You see a towel, bitches?  I thought not.

I hate puns. Especially puns about Prior. Especially this pun about Prior. It’s so “Gordon Wittenmyer”-y. But there might be a glimmer of hope yet for the survival of The Franchise’s career.

And, as lame as Prior has been since 2003, and as much as I (and certainly others) had written him off up until about the 3rd inning of yesterday’s start, how would you like the Cubs’ chances if Prior were even 75% of the pitcher he was at the end of 2003? Not at the very end, when he was a crybaby pansy in Game 6. But up until that point.
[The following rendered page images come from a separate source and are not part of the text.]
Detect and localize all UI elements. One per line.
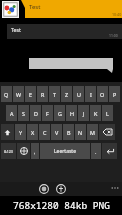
staticText: Leertaste (54, 148, 76, 155)
staticText: U (77, 91, 81, 98)
button[interactable]: Test (25, 0, 122, 18)
staticText: F (46, 110, 49, 117)
button[interactable]: A (6, 105, 17, 121)
button[interactable]: &123 (1, 143, 16, 159)
staticText: P (113, 91, 117, 98)
button[interactable]: D (30, 105, 41, 121)
staticText: D (34, 110, 38, 117)
staticText: 10:40 (112, 12, 122, 17)
button[interactable]: L (102, 105, 113, 121)
button[interactable]: Test (7, 24, 122, 39)
button[interactable]: , (31, 143, 39, 159)
staticText: J (83, 110, 85, 117)
button[interactable]: P (109, 86, 120, 102)
button[interactable]: B (63, 124, 74, 140)
staticText: 11:00 (109, 33, 118, 38)
button[interactable]: N (75, 124, 86, 140)
staticText: A (10, 110, 14, 117)
staticText: C (43, 129, 47, 136)
staticText: , (34, 148, 36, 155)
staticText: S (22, 110, 25, 117)
staticText: L (106, 110, 109, 117)
button[interactable]: Z (61, 86, 72, 102)
button[interactable]: X (27, 124, 38, 140)
button[interactable]: O (97, 86, 108, 102)
staticText: Y (19, 129, 23, 136)
button[interactable]: Attach (38, 183, 50, 195)
staticText: V (55, 129, 59, 136)
button[interactable]: Key (102, 143, 117, 159)
button[interactable]: J (78, 105, 89, 121)
staticText: Q (4, 91, 9, 98)
staticText: 768x1280 84kb PNG (13, 199, 110, 212)
button[interactable]: Key (17, 143, 30, 159)
staticText: G (58, 110, 62, 117)
button[interactable]: Q (1, 86, 12, 102)
button[interactable]: R (37, 86, 48, 102)
staticText: O (100, 91, 105, 98)
button[interactable]: F (42, 105, 53, 121)
staticText: R (41, 91, 45, 98)
staticText: W (16, 91, 22, 98)
staticText: Z (65, 91, 69, 98)
button[interactable]: G (54, 105, 65, 121)
button[interactable]: Leertaste (40, 143, 90, 159)
staticText: Test (11, 26, 21, 33)
staticText: K (94, 110, 98, 117)
button[interactable]: V (51, 124, 62, 140)
staticText: I (90, 91, 92, 98)
staticText: &123 (4, 149, 13, 154)
button[interactable]: More options (108, 182, 122, 196)
staticText: T (53, 91, 56, 98)
button[interactable]: Key (1, 124, 14, 140)
button[interactable]: H (66, 105, 77, 121)
button[interactable]: M (87, 124, 98, 140)
button[interactable]: E (25, 86, 36, 102)
staticText: . (95, 148, 97, 155)
staticText: H (70, 110, 74, 117)
staticText: M (90, 129, 95, 136)
button[interactable]: T (49, 86, 60, 102)
staticText: E (29, 91, 32, 98)
button[interactable]: S (18, 105, 29, 121)
button[interactable]: . (91, 143, 101, 159)
staticText: Test (29, 3, 41, 11)
button[interactable]: C (39, 124, 50, 140)
button[interactable]: W (13, 86, 24, 102)
button[interactable]: U (73, 86, 84, 102)
button[interactable]: Key (99, 124, 115, 140)
button[interactable]: Y (15, 124, 26, 140)
button[interactable]: Emoji (55, 183, 67, 195)
button[interactable]: I (85, 86, 96, 102)
button[interactable]: K (90, 105, 101, 121)
staticText: X (31, 129, 35, 136)
staticText: N (78, 129, 83, 136)
button[interactable]: Contact avatar (2, 1, 19, 18)
staticText: B (67, 129, 71, 136)
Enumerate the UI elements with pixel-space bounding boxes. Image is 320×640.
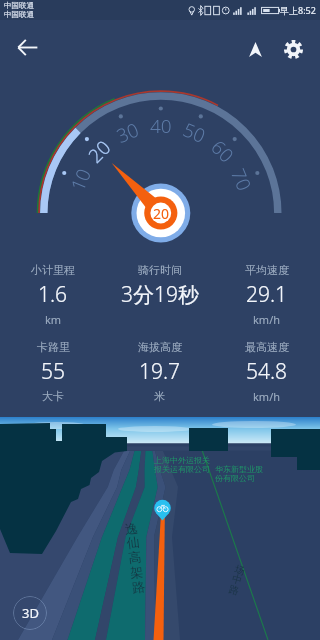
button[interactable]: Back [6,26,48,68]
staticText: 最高速度 [245,340,289,354]
staticText: 3分19秒 [121,280,199,309]
staticText: 场中路 [226,562,248,598]
button[interactable]: 3D view [13,596,47,630]
staticText: 54.8 [246,357,288,386]
staticText: 60 [208,134,240,166]
staticText: km [45,312,62,327]
staticText: 20 [153,204,170,223]
staticText: 平均速度 [245,263,289,277]
staticText: 海拔高度 [138,340,182,354]
staticText: 70 [229,165,257,193]
staticText: km/h [253,312,281,327]
staticText: 20 [82,134,114,166]
staticText: 大卡 [42,389,64,403]
staticText: 40 [150,113,172,135]
staticText: 早上8:52 [280,4,316,16]
button[interactable]: Settings [274,30,312,68]
button[interactable]: Navigate [236,30,274,68]
staticText: 中国联通 [4,1,34,10]
staticText: 上海中外运报关 报关运有限公司 [154,455,210,475]
staticText: 小计里程 [31,263,75,277]
staticText: 29.1 [246,280,288,309]
staticText: 华东新型业股 份有限公司 [215,464,263,483]
staticText: 3D [22,604,39,622]
staticText: 10 [65,165,93,193]
staticText: 骑行时间 [138,263,182,277]
staticText: km/h [253,389,281,404]
staticText: 中国联通 [4,10,34,19]
staticText: 卡路里 [37,340,70,354]
staticText: 1.6 [38,280,68,309]
staticText: 50 [181,117,209,145]
staticText: 19.7 [139,357,181,386]
staticText: 30 [113,117,141,145]
staticText: 55 [41,357,65,386]
staticText: 逸仙高架路 [121,519,148,597]
staticText: 米 [154,389,165,403]
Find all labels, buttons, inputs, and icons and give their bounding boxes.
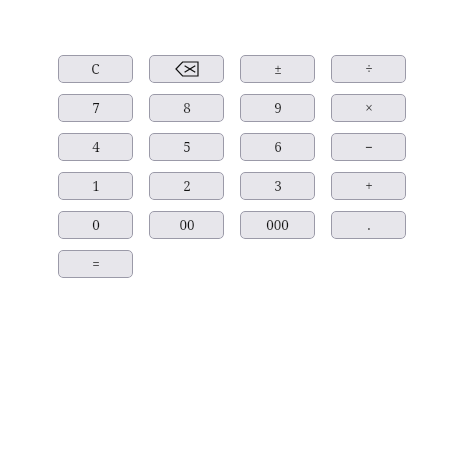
staticText: . (367, 216, 371, 234)
staticText: 4 (92, 138, 100, 156)
staticText: 9 (274, 99, 282, 117)
button[interactable]: + (331, 172, 406, 200)
button[interactable]: 7 (58, 94, 133, 122)
staticText: ÷ (365, 60, 373, 78)
staticText: × (365, 99, 373, 117)
staticText: 2 (183, 177, 191, 195)
button[interactable]: . (331, 211, 406, 239)
button[interactable]: Backspace (149, 55, 224, 83)
button[interactable]: 9 (240, 94, 315, 122)
staticText: 000 (266, 216, 289, 234)
button[interactable]: ÷ (331, 55, 406, 83)
staticText: ± (274, 60, 282, 78)
button[interactable]: × (331, 94, 406, 122)
staticText: 7 (92, 99, 100, 117)
button[interactable]: 1 (58, 172, 133, 200)
button[interactable]: − (331, 133, 406, 161)
staticText: 6 (274, 138, 282, 156)
button[interactable]: 0 (58, 211, 133, 239)
staticText: 00 (179, 216, 195, 234)
staticText: 8 (183, 99, 191, 117)
button[interactable]: 3 (240, 172, 315, 200)
button[interactable]: 000 (240, 211, 315, 239)
staticText: C (91, 60, 100, 78)
staticText: 1 (92, 177, 100, 195)
button[interactable]: ± (240, 55, 315, 83)
staticText: + (365, 177, 373, 195)
staticText: = (92, 255, 100, 273)
button[interactable]: 8 (149, 94, 224, 122)
button[interactable]: 4 (58, 133, 133, 161)
button[interactable]: 6 (240, 133, 315, 161)
button[interactable]: 2 (149, 172, 224, 200)
staticText: − (365, 138, 373, 156)
staticText: 5 (183, 138, 191, 156)
button[interactable]: 00 (149, 211, 224, 239)
button[interactable]: = (58, 250, 133, 278)
button[interactable]: 5 (149, 133, 224, 161)
staticText: 3 (274, 177, 282, 195)
button[interactable]: C (58, 55, 133, 83)
staticText: 0 (92, 216, 100, 234)
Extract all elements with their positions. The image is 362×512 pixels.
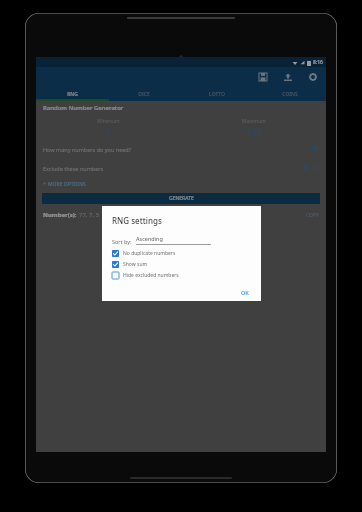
button[interactable]: Maximum bbox=[181, 118, 326, 138]
staticText: Maximum bbox=[242, 118, 266, 125]
button[interactable]: + bbox=[43, 181, 86, 188]
button[interactable]: OK bbox=[241, 289, 249, 296]
staticText: Ascending bbox=[136, 235, 163, 242]
staticText: RNG bbox=[67, 91, 78, 98]
staticText: + bbox=[43, 181, 48, 188]
staticText: 4, 13 bbox=[303, 163, 319, 173]
staticText: 8:16 bbox=[313, 59, 323, 66]
button[interactable]: Upload bbox=[281, 70, 295, 84]
button[interactable]: Settings bbox=[306, 70, 320, 84]
staticText: Exclude these numbers bbox=[43, 165, 104, 172]
button[interactable]: How many numbers do you need? bbox=[43, 144, 319, 154]
button[interactable]: Save bbox=[256, 70, 270, 84]
staticText: 1 bbox=[106, 127, 111, 138]
staticText: Random Number Generator bbox=[43, 104, 124, 112]
button[interactable]: Hide excluded numbers bbox=[112, 272, 253, 279]
button[interactable]: Ascending bbox=[136, 235, 211, 245]
button[interactable]: GENERATE bbox=[42, 193, 320, 204]
staticText: COPY bbox=[306, 212, 319, 219]
staticText: DICE bbox=[138, 91, 150, 98]
staticText: Hide excluded numbers bbox=[123, 272, 179, 279]
staticText: LOTTO bbox=[209, 91, 225, 98]
button[interactable]: Minimum bbox=[36, 118, 181, 138]
staticText: 100 bbox=[247, 127, 261, 138]
button[interactable]: No duplicate numbers bbox=[112, 250, 253, 257]
button[interactable]: LOTTO bbox=[180, 87, 253, 101]
staticText: Minimum bbox=[97, 118, 120, 125]
staticText: 77, 7, 5 bbox=[79, 211, 100, 219]
button[interactable]: RNG bbox=[36, 87, 108, 101]
staticText: How many numbers do you need? bbox=[43, 146, 132, 153]
staticText: 10 bbox=[310, 144, 319, 154]
staticText: GENERATE bbox=[169, 195, 194, 202]
staticText: RNG settings bbox=[112, 215, 162, 226]
staticText: Show sum bbox=[123, 261, 148, 268]
button[interactable]: Exclude these numbers bbox=[43, 163, 319, 173]
staticText: Sort by: bbox=[112, 238, 132, 245]
button[interactable]: Show sum bbox=[112, 261, 253, 268]
staticText: No duplicate numbers bbox=[123, 250, 176, 257]
staticText: MORE OPTIONS bbox=[48, 181, 86, 188]
button[interactable]: COPY bbox=[306, 212, 319, 219]
staticText: Number(s): bbox=[43, 211, 79, 219]
staticText: OK bbox=[241, 289, 249, 296]
staticText: COINS bbox=[282, 91, 298, 98]
button[interactable]: COINS bbox=[253, 87, 326, 101]
button[interactable]: DICE bbox=[108, 87, 180, 101]
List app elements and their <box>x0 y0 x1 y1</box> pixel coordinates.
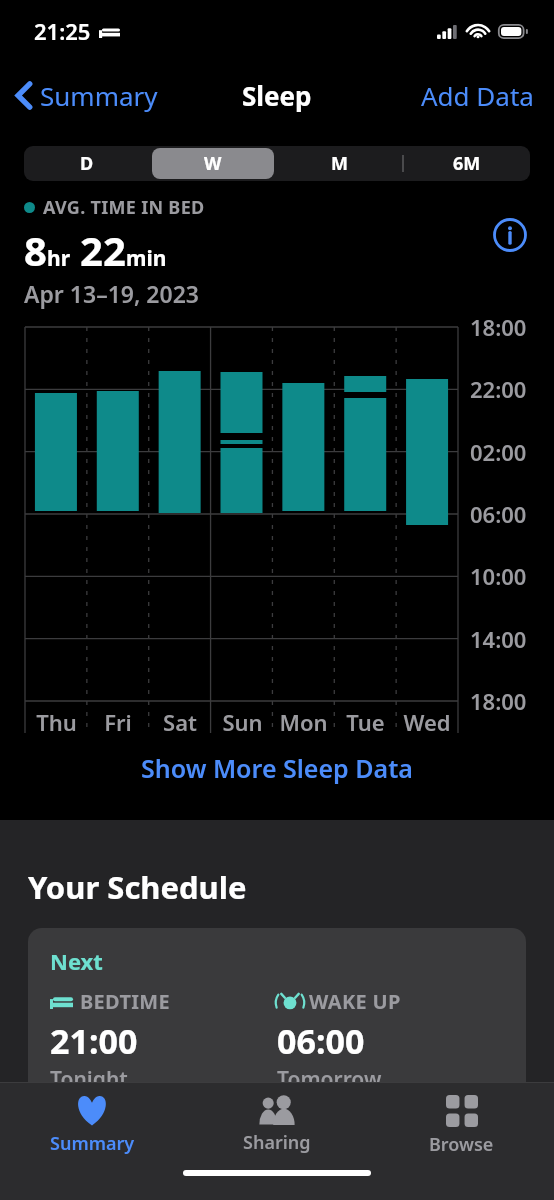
staticText: 21:25 <box>34 16 91 46</box>
staticText: 18:00 <box>470 686 527 716</box>
staticText: Sat <box>163 707 197 737</box>
staticText: Summary <box>50 1131 135 1156</box>
staticText: BEDTIME <box>80 988 171 1015</box>
staticText: Add Data <box>421 78 534 113</box>
staticText: 06:00 <box>470 499 527 529</box>
button[interactable]: Show More Sleep Data <box>0 743 554 793</box>
button[interactable]: Next <box>28 928 526 1129</box>
staticText: W <box>204 151 222 176</box>
staticText: 06:00 <box>277 1018 365 1064</box>
staticText: Browse <box>429 1132 494 1157</box>
staticText: Mon <box>279 707 328 737</box>
staticText: 18:00 <box>470 312 527 342</box>
button[interactable]: D <box>26 148 148 179</box>
staticText: Tomorrow <box>277 1065 382 1094</box>
staticText: Wed <box>403 707 451 737</box>
button[interactable]: 6M <box>405 148 528 179</box>
button[interactable]: Sharing <box>184 1083 369 1163</box>
staticText: 22 <box>80 223 126 277</box>
staticText: Thu <box>36 707 77 737</box>
staticText: Fri <box>104 707 132 737</box>
staticText: Show More Sleep Data <box>141 751 413 785</box>
staticText: Apr 13–19, 2023 <box>24 278 199 309</box>
staticText: Tonight <box>50 1065 128 1094</box>
button[interactable]: Summary <box>10 70 164 121</box>
button[interactable]: Information about time in bed <box>490 215 530 255</box>
staticText: Tue <box>346 707 385 737</box>
staticText: 22:00 <box>470 374 527 404</box>
staticText: WAKE UP <box>309 988 401 1015</box>
button[interactable]: Summary <box>0 1083 184 1163</box>
staticText: Sun <box>222 707 263 737</box>
staticText: 10:00 <box>470 561 527 591</box>
button[interactable]: Browse <box>369 1083 554 1163</box>
button[interactable]: M <box>278 148 401 179</box>
staticText: 02:00 <box>470 437 527 467</box>
staticText: AVG. TIME IN BED <box>43 195 205 220</box>
staticText: Your Schedule <box>28 866 247 908</box>
staticText: hr <box>47 244 71 273</box>
staticText: Sleep <box>242 78 312 113</box>
staticText: M <box>331 151 348 176</box>
staticText: Sharing <box>243 1130 311 1155</box>
staticText: 8 <box>24 223 47 277</box>
staticText: 6M <box>453 151 481 176</box>
button[interactable]: Add Data <box>417 70 538 121</box>
staticText: 14:00 <box>470 624 527 654</box>
staticText: 21:00 <box>50 1018 138 1064</box>
staticText: Next <box>50 946 103 976</box>
staticText: D <box>80 151 94 176</box>
staticText: min <box>126 244 167 273</box>
staticText: Summary <box>40 78 158 113</box>
button[interactable]: W <box>152 148 274 179</box>
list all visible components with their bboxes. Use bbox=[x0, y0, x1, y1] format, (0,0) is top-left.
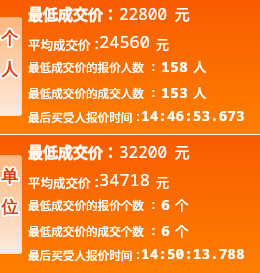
staticText: 24560 bbox=[99, 30, 150, 53]
staticText: 元 bbox=[153, 34, 169, 53]
staticText: ： bbox=[145, 59, 160, 76]
staticText: 最低成交价的成交个数 bbox=[28, 223, 144, 240]
staticText: 最后买受人报价时间： bbox=[28, 247, 144, 264]
staticText: 32200 bbox=[119, 141, 168, 163]
staticText: 34718 bbox=[99, 168, 150, 191]
staticText: 14:50:13.788 bbox=[141, 244, 245, 264]
staticText: 个 bbox=[1, 28, 18, 49]
staticText: 最低成交价的报价人数 bbox=[28, 59, 144, 76]
staticText: 元 bbox=[168, 141, 190, 163]
staticText: 153 bbox=[161, 82, 189, 102]
staticText: 6 bbox=[161, 220, 171, 240]
staticText: 人 bbox=[190, 56, 207, 76]
staticText: 单 bbox=[1, 166, 18, 187]
staticText: 人 bbox=[1, 59, 18, 80]
staticText: 最低成交价的成交人数 bbox=[28, 85, 144, 102]
staticText: 位 bbox=[1, 197, 18, 218]
staticText: 6 bbox=[161, 194, 171, 214]
staticText: 人 bbox=[190, 82, 207, 102]
button[interactable]: 个 bbox=[0, 17, 22, 116]
staticText: 158 bbox=[161, 56, 189, 76]
staticText: 14:46:53.673 bbox=[141, 106, 245, 126]
staticText: 平均成交价： bbox=[28, 35, 104, 53]
staticText: 位 bbox=[1, 197, 18, 218]
staticText: 最低成交价： bbox=[28, 3, 119, 25]
staticText: 元 bbox=[168, 3, 190, 25]
staticText: 个 bbox=[172, 220, 189, 240]
staticText: 22800 bbox=[119, 3, 168, 25]
staticText: 最低成交价的报价个数 bbox=[28, 197, 144, 214]
staticText: ： bbox=[145, 85, 160, 102]
staticText: 个 bbox=[172, 194, 189, 214]
staticText: 个 bbox=[1, 28, 18, 49]
staticText: 最后买受人报价时间： bbox=[28, 109, 144, 126]
staticText: 平均成交价： bbox=[28, 173, 104, 191]
staticText: ： bbox=[145, 223, 160, 240]
staticText: 最低成交价： bbox=[28, 141, 119, 163]
staticText: 单 bbox=[1, 166, 18, 187]
staticText: 人 bbox=[1, 59, 18, 80]
staticText: ： bbox=[145, 197, 160, 214]
staticText: 元 bbox=[153, 172, 169, 191]
button[interactable]: 单 bbox=[0, 155, 22, 254]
A rotation of Carlos Zambrano, Ted Lilly, 75% of 2003 Mark Prior, Rich Hill, and Jason Marquis looks astonishingly better than Z, Lilly, Marquis, Hill, and Wade Miller. The latter makes me a little queasy, in fact. The former? Well, combine that with an offense that is vastly improved from last year, and it at least makes them National League competitors. Doesn’t it?

I hope I was quick to write off Prior when he was allegedly hitting only 83 on the radar guns earlier this spring. I called him “mentally soft,” “fragile,” and “a f@#$ing piece of shit USC grad,” to name a few things.

But now, some accounts had Prior hitting 93 at one point in his start yesterday, and Prior was, at the very least, finally giving Michael Barrett a reason to wear a catcher’s mitt. You know, other than to hide the fact that he still has to write his phone number and address on his palm.

From what I’ve read, Prior still lacks much of the command and poise he possessed in 2003. His velocity, even if he hit 93 at one point, is still down, and apparently many of the outs he’s getting are coming on balls hit harder than Barrett’s were last year.

Still. Do we dare start to like his chances of being an honest-to-goodness Major League pitcher again? Hope hasn’t worked out too well for Cubs fans in the past, but it’s hard not to cross your fingers and hope that Wade Miller isn’t in the starting rotation for long. But I guess we’d be doing that even if Prior were good, right?